O psicólogo Miguel Lucas admitiu hoje que o sucesso pode ser mais penoso para um atleta do que o insucesso, à margem de uma conferência sobre a saúde mental no desporto, em Lisboa.
Miguel Lucas foi um dos oradores da ação que se seguiu à antestreia da curta-metragem “72 horas antes”, sobre os três dias anteriores à prova de triatlo olímpica de Pequim2008, na qual Vanessa Fernandes conquistou a medalha de prata, atrás da australiana Emma Snowsill, já com o diagnóstico de depressão.
No seu depoimento, a antiga triatleta admitiu que, na transição da bicicleta para a corrida, ficou para trás, como que arranjando uma “desculpa”, porque já tinha descartado a vitória, mas tinha a certeza que chegaria ao pódio.
“Entre o sucesso e o insucesso, venha o diabo e escolha. O receio do sucesso e saber lidar com o sucesso, quando está a causar sofrimento, pode ser bem pior do que o insucesso, porque há mais exposição. Normalmente são mais conhecidos, já chegaram ao topo, têm uma nação a olhar para eles e, muitas vezes, têm expetativas de retorno financeiro”, explicou Miguel Lucas, em declarações à agência Lusa.
O psicólogo reconheceu que “é quase um sentimento perverso para um atleta de elite querer livrar-se do caminho e da caminhada que os fez chegar ao topo e ao sucesso”, numa situação comum ao resto da sociedade.
“Não difere muito dos outros setores de atividade, mas, muitas vezes, dilui-se porque nem sempre há exposição pessoal e o atleta é a sua própria Marca e fica mais vulnerável à crítica. O atleta pode colocar-se mais em causa e até ter sentimentos de vergonha”, referiu.

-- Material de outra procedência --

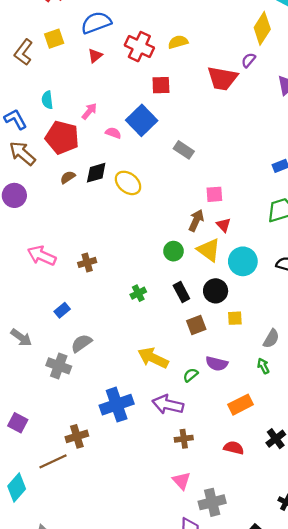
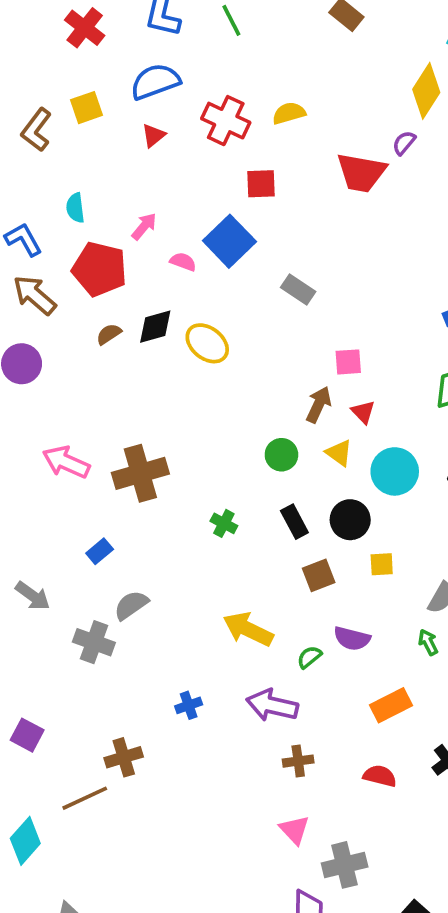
yellow triangle: (209, 250) -> (339, 453), size x0.7
brown cross: (87, 262) -> (140, 473), size x1.8
green cross: (138, 293) -> (224, 523), turned -35
blue cross: (117, 405) -> (189, 705), size x0.5

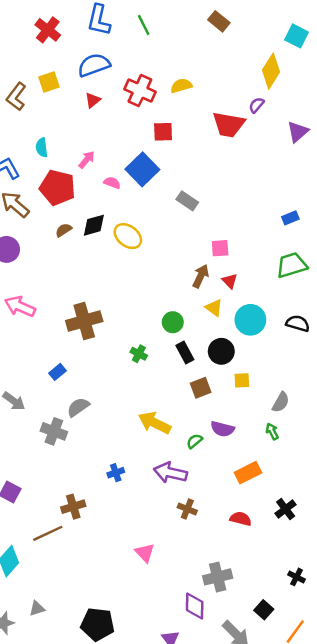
green circle: (281, 455) -> (173, 322), moved
pink arrow: (66, 462) -> (20, 306), moved
brown cross: (298, 761) -> (187, 509), turned 30
pink triangle: (294, 830) -> (145, 553), moved

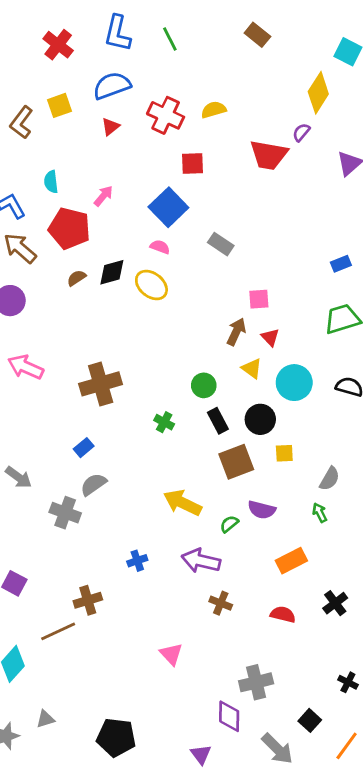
pink semicircle: (112, 183) -> (160, 247), moved
blue rectangle: (57, 372) -> (84, 448), moved
brown square: (201, 388) -> (236, 462), size x1.4

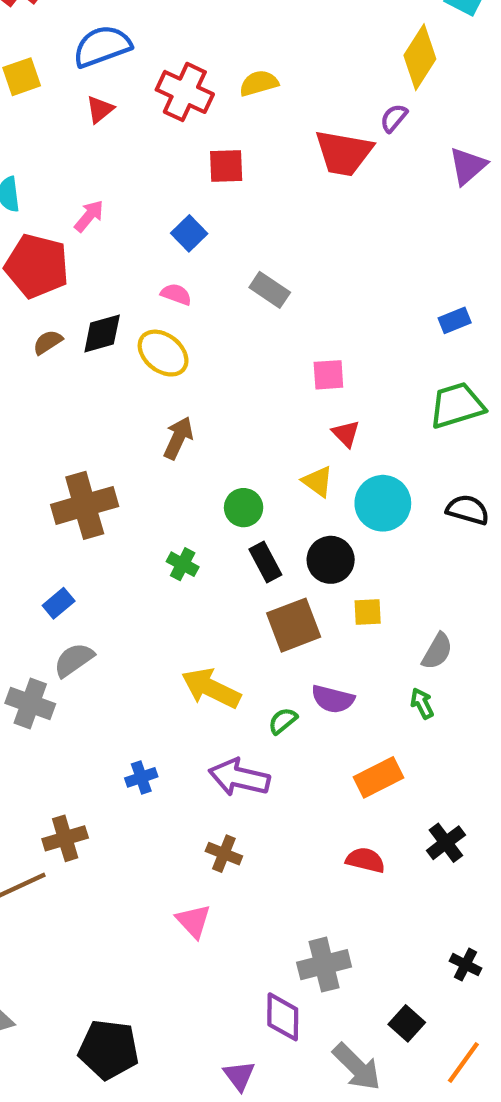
blue square: (168, 207) -> (189, 233), size x0.6
brown arrow: (236, 332) -> (178, 438), moved
brown cross: (221, 603) -> (224, 854), moved

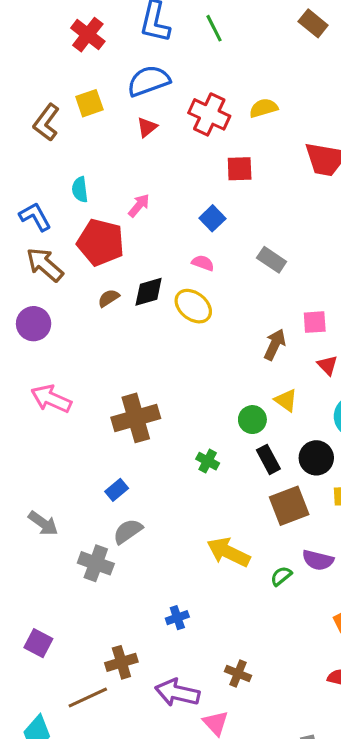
brown arrow: (178, 438) -> (275, 344), moved
yellow triangle: (318, 481) -> (286, 400), moved
purple arrow: (239, 777) -> (177, 693), moved

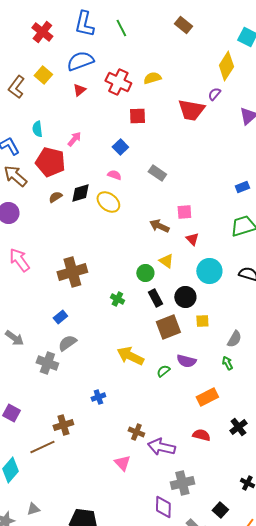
yellow square: (89, 103) -> (43, 75), turned -30
brown arrow: (275, 344) -> (159, 226), turned -90
pink arrow: (51, 399) -> (19, 260), turned 30
purple arrow: (177, 693) -> (161, 447), moved

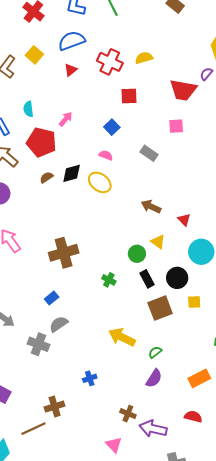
pink square: (184, 212) -> (176, 126), moved
purple semicircle: (186, 361) -> (154, 378), moved, turned -72

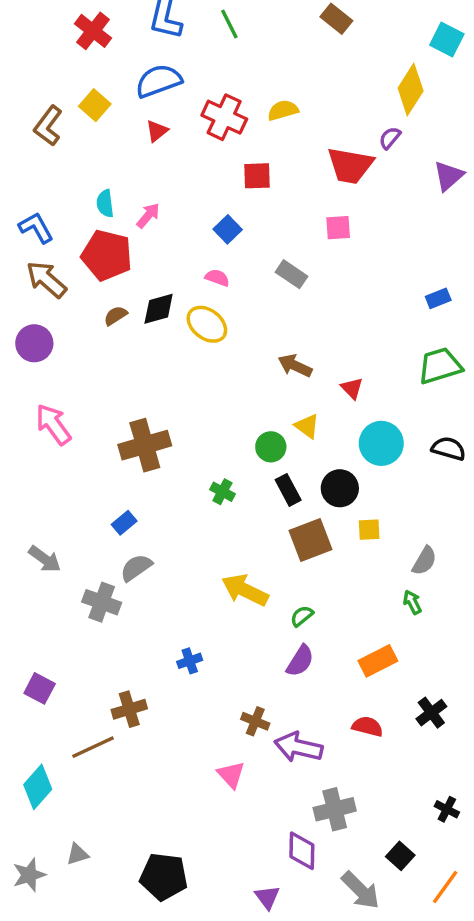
cyan semicircle: (28, 109) -> (105, 203), moved

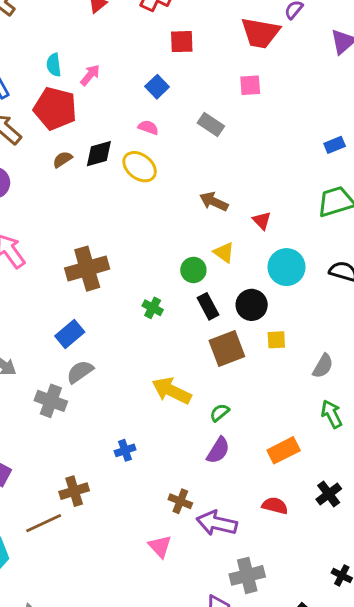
blue rectangle: (124, 523) -> (70, 334), size x1.4
green arrow: (412, 602) -> (332, 414), moved, size x1.4

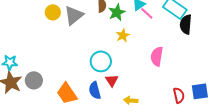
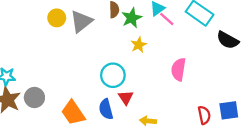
black semicircle: (186, 24) -> (228, 40), moved, turned -66

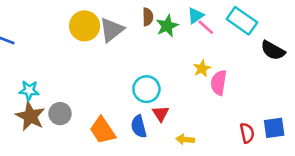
yellow circle: (57, 18) -> (85, 26), size x1.5
yellow star: (139, 45) -> (202, 68), moved

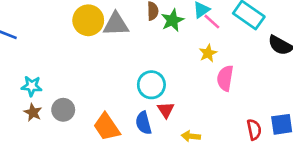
gray triangle: (112, 30) -> (116, 24), turned 36
yellow star: (202, 68) -> (208, 53), moved
brown star: (30, 116) -> (33, 112), size x0.6

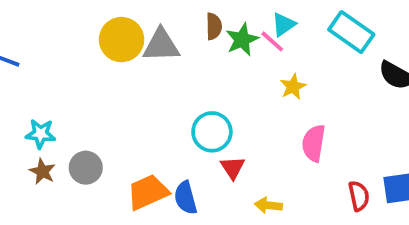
pink line: (212, 22) -> (272, 41), moved
pink semicircle: (225, 78) -> (314, 143), moved
blue semicircle: (143, 123) -> (186, 198), moved
orange trapezoid: (107, 127) -> (148, 192), turned 100

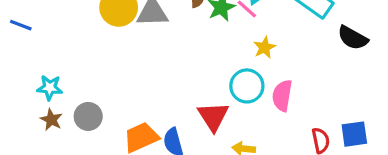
cyan circle: (212, 132) -> (247, 86), moved
red triangle: (233, 168) -> (213, 116), size x1.5

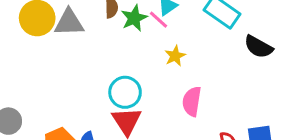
cyan circle: (247, 86) -> (125, 92), moved

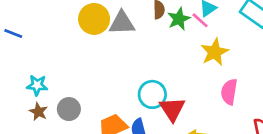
yellow star: (175, 56) -> (215, 52), size x1.5
cyan circle: (125, 92) -> (152, 94), moved

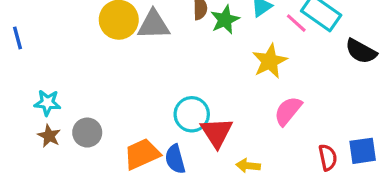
pink line: (200, 20) -> (296, 23), moved
blue line: (13, 34) -> (18, 38), turned 54
pink semicircle: (229, 92) -> (288, 111), turned 30

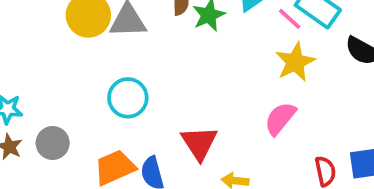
yellow star: (270, 61) -> (295, 62), moved
cyan circle: (192, 114) -> (128, 98), moved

Miguel Lucas recordou o pedido de desculpas da judoca Rochele Nunes, após ter sido nona na competição de +78kg dos Jogos Olímpicos Tóquio2020, após perder a cubana Idalys Ortiz, líder mundial e múltipla medalhada em Jogos Olímpicos, com ouro em Londres2012, prata no Rio2016 e bronze em Pequim2008.
“Para chegar ao ponto de pedir desculpa a um país, teve, realmente, peso na sua autoestima”, vincou o psicólogo.
Depois de ter partilhado a palestra com Pedro Almeida, antigo psicólogo do Benfica, a ex-futebolista Carla Couto e o judoca Célio Dias, Miguel Lucas defendeu uma maior proximidade dos profissionais deste setor com as equipas técnicas.
“As entidades desportivas devem ter a noção de que a preparação psicológica, a preparação metal, têm de estar de mãos dadas com a preparação técnica. Os psicólogos ou preparadores mentais têm de estar no terreno e aconselhar o próprio treinador qual a melhor forma de abordar alguns temas ou como se pode exigir mais aos atletas”, advertiu.
De acordo com este profissional, “os sinais de alerta são a aversão à competição”.
“Não pelo receio de um mau desempenho, mas só por estar lá. Quando o atleta já tem receio de ir brilhar é a bandeira vermelha de alerta”, sublinhou.
Entre as situações associadas a desportistas ou antigos desportistas, Miguel Lucas apontou a “ansiedade, a personalidade de estado limite, com violência contra si próprio ou automutilação, mas também comportamentos inadequados de escape, como a droga, o álcool e o jogo”.
“Esses são os casos mais graves, mas também coisas muito simples, como o afastamento, notado com a desmotivação, o isolamento e com menos energia. O que parece normal, por vezes, é um transtorno mental”, rematou.